Thereafter, he had many stints in jail or in exile. But the movement, especially through the patronage and support provided by the Soviet Union, had also an international dimension. This was still the heyday of the Third World project and Faiz sang of African solidarity, celebrated Iranian students and serenaded Turkish poets and Palestinian mujahids. He was one of the early recipients of the Afro-Asian writers Conference’ Lotus Award and the International Lenin prize of the USSR. In turn, his poetry was available quite early in translations in most European, Asian and even African languages. By then, too, the great socialist historian Victor Kiernan had produced his long-lasting English translation of Faiz. The international solidarity was achieved poetically as well as through physical travel and this helped create pockets of network alliances and supporters all over the globe. After Tagore, Faiz was the second world poet produced by the Indian Subcontinent.
On the few occasions that Faiz visited India after independence, he was feted as a star. He was mobbed by politicians, singers, poets, students everywhere he went. Until the 1980s, Urdu poets enjoyed superstar status in the country. Civil society conferred a special status on them, mushairas were attended by thousands and were the salient events of the city. It is difficult to imagine today the kind of aura they commanded, an aura that is today granted to select film stars and English novelists. What this meant, in a slightly caustic vein, was that artistes of resistance had backdoor access to the corridors and vistas of power. They were fashionable, and, in spite of hailing the subaltern, sometimes quite privileged.

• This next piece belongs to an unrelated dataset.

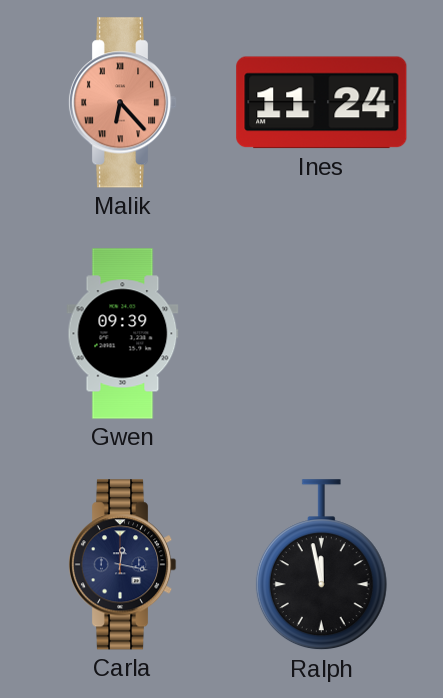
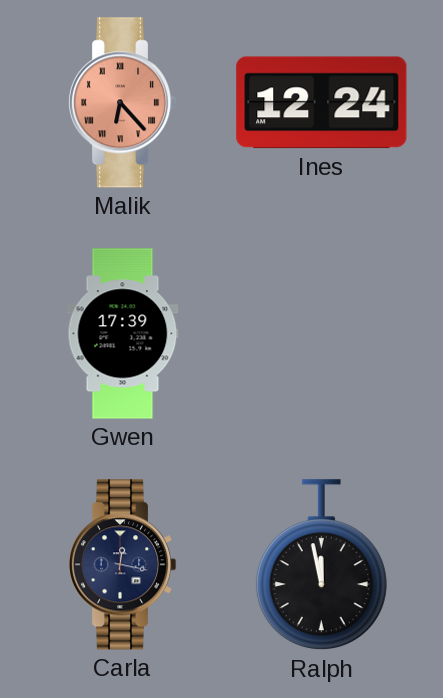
Ines: 11:24 -> 12:24
Gwen: 09:39 -> 17:39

Therefore, the famously taciturn man who loved his Scotch, courted and loved many women, and recited his own poetry very badly, was both a prison-going revolutionary and a privileged member of society. As ghazal-singing established its dominance after the 1960s, music helped spread Faiz further.
The famous story on that relates to the legendary Iqbal Banu and her singing a short poem by Faiz in an open-air late night concert at Lahore at the height of Zia-ul-Haq’s power. The poem, Hum Dekhenge, uses religious imagery to demand an overturning of established power and the inheritance of the earth by the meek. It remains equally stirring and passionate 25 years after it was first sung.
Faiz’s Hindi selection, brought out by Rajkamal, has gone into multiple editions in less than 20 years and has sold thousands and thousands of copies. Here is one such sample from the master:
Ye dagh dagh ujala, ye shab-gazeeda sehr/Vo intezar thha jiska, ye vo sehr toh nahi (This stained light, this half-bitten dawn, Is not the dawn we had long awaited)
Mahmood Farooqui is a Delhi-based writer and dastango. His book on 1857 will be published next year by Penguin.